Say I have the following:
my_list = np.array(["abc", "def", "ghi"])
and I'd like to get:
np.array(["ef", "hi"])
I tried:
my_list[1:,1:]
But then I get:
IndexError: too many indices for array
Does Numpy support slicing strings?
No, you cannot do that. For numpy np.array(["abc", "def", "ghi"]) is a 1D array of strings, therefore you cannot use 2D slicing.
You could either define your array as a 2D array or characters, or simply use list comprehension for slicing,
In [4]: np.asarray([el[1:] for el in my_list[1:]])
Out[4]:
array(['ef', 'hi'], dtype='|S2')
Your array of strings stores the data as a contiguous block of characters, using the 'S3' dtype to divide it into strings of length 3.
In [116]: my_list
Out[116]:
array(['abc', 'def', 'ghi'],
dtype='|S3')
A S1,S2 dtype views each element as 2 strings, with 1 and 2 char each:
In [115]: my_list.view('S1,S2')
Out[115]:
array([('a', 'bc'), ('d', 'ef'), ('g', 'hi')],
dtype=[('f0', 'S1'), ('f1', 'S2')])
select the 2nd field to get an array with the desired characters:
In [114]: my_list.view('S1,S2')[1:]['f1']
Out[114]:
array(['ef', 'hi'],
dtype='|S2')
My first attempt with view was to split the array into single byte strings, and play with the resulting 2d array:
In [48]: my_2dstrings = my_list.view(dtype='|S1').reshape(3,-1)
In [49]: my_2dstrings
Out[49]:
array([['a', 'b', 'c'],
['d', 'e', 'f'],
['g', 'h', 'i']],
dtype='|S1')
This array can then be sliced in both dimensions. I used flatten to remove a dimension, and to force a copy (to get a new contiguous buffer).
In [50]: my_2dstrings[1:,1:].flatten().view(dtype='|S2')
Out[50]:
array(['ef', 'hi'],
dtype='|S2')
If the strings are already in an array (as opposed to a list) then this approach is much faster than the list comprehension approaches.
Some timings with the 1000 x 64 list that wflynny tests
In [98]: timeit [s[1:] for s in my_list_64[1:]]
10000 loops, best of 3: 173 us per loop # mine's slower computer
In [99]: timeit np.array(my_list_64).view('S1').reshape(64,-1)[1:,1:].flatten().view('S63')
1000 loops, best of 3: 213 us per loop
In [100]: %%timeit arr =np.array(my_list_64)
.....: arr.view('S1').reshape(64,-1)[1:,1:].flatten().view('S63') .....:
10000 loops, best of 3: 23.2 us per loop
Creating the array from the list is slow, but once created the view approach is much faster.
See my edit history for my earlier notes on np.char.
As per Joe Kington here, python is very good at string manipulations and generator/list comprehensions are fast and flexible for string operations.

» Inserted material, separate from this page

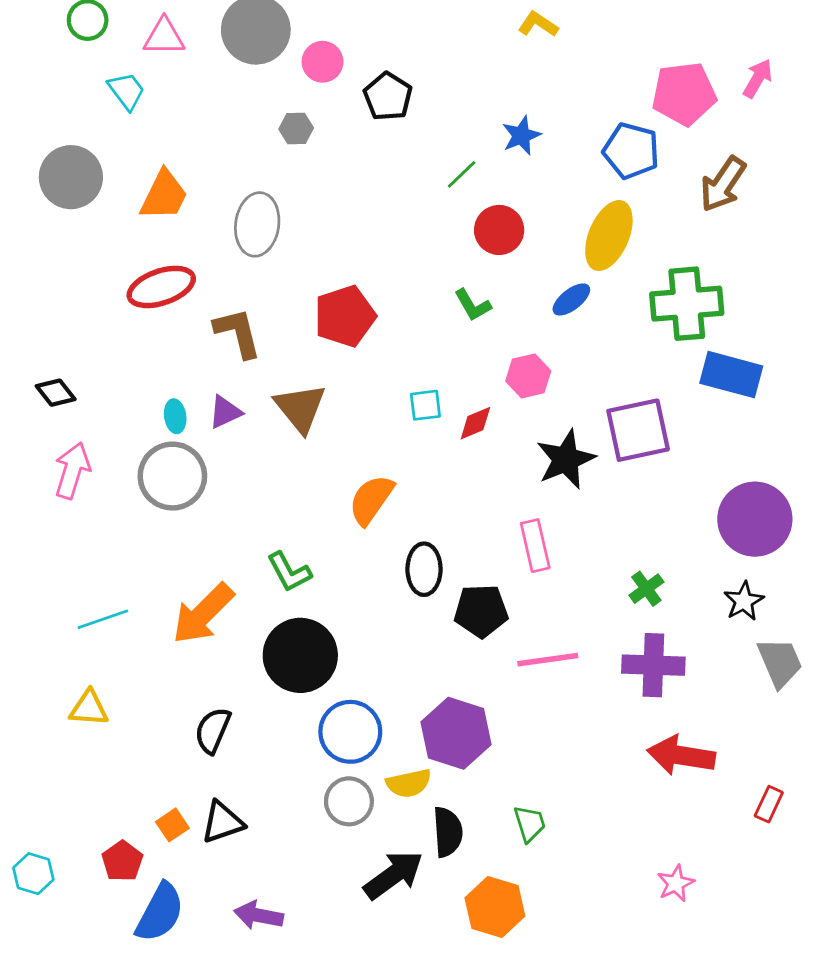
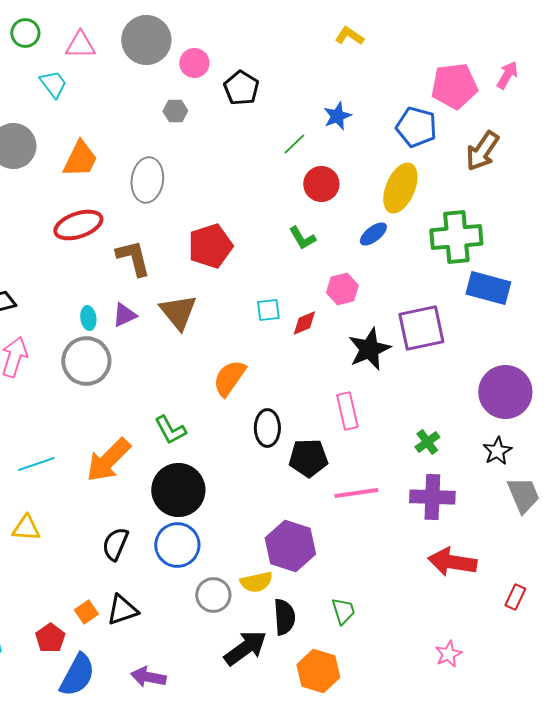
blue circle: (350, 732) -> (177, 545), moved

Unless you need to use numpy later in your pipeline, I would urge against it.
[s[1:] for s in my_list[1:]]
is fast:
In [1]: from string import ascii_lowercase
In [2]: from random import randint, choice
In [3]: my_list_rand = [''.join([choice(ascii_lowercase)
for _ in range(randint(2, 64))])
for i in range(1000)]
In [4]: my_list_64 = [''.join([choice(ascii_lowercase) for _ in range(64)])
for i in range(1000)]
In [5]: %timeit [s[1:] for s in my_list_rand[1:]]

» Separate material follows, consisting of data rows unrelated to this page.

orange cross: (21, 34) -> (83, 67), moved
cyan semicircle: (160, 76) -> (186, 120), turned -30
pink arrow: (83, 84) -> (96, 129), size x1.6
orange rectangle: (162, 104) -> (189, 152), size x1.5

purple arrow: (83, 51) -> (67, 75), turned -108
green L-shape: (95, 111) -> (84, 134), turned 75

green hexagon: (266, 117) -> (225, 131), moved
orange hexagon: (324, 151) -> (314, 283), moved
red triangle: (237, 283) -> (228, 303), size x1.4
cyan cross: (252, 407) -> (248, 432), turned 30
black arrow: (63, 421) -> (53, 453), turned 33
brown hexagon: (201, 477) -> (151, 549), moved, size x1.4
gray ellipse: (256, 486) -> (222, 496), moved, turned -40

10000 loops, best of 3: 47.6 µs per loop
In [6]: %timeit [s[1:] for s in my_list_64[1:]]
10000 loops, best of 3: 45.3 µs per loop
Using numpy just adds overhead.
Starting with numpy 1.23.0, I added a mechanism to change the dtype of views of non-contiguous arrays. That means you can view your array as individual characters, slice it how you like, and then build it back together. Before this would require a copy, as @hpaulj's answer clearly shows.

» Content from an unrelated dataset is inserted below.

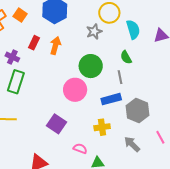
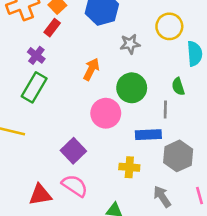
gray star: (94, 31) -> (130, 44), moved
red rectangle: (34, 43) -> (52, 28), moved
orange arrow: (55, 46) -> (91, 69), moved
pink semicircle: (80, 149) -> (75, 186), moved, size x1.5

>>> my_list = np.array(["abc", "def", "ghi"])
>>> my_list[:, None].view('U1')[1:, 1:].view('U2').squeeze()
array(['ef', 'hi'])
I'm working on another layer of abstraction, specifically for string arrays called np.slice_ (currently work-in-progress in PR #20694, but the code is functional). If that should get accepted, you will be able to do
>>> np.char.slice_(my_list[1:], 1)
array(['ef', 'hi'])
Your slicing is incorrectly syntaxed. You only need to do my_list[1:] to get what you need. If you want to copy the elements twice onto a list, You can do something = mylist[1:].extend(mylist[1:])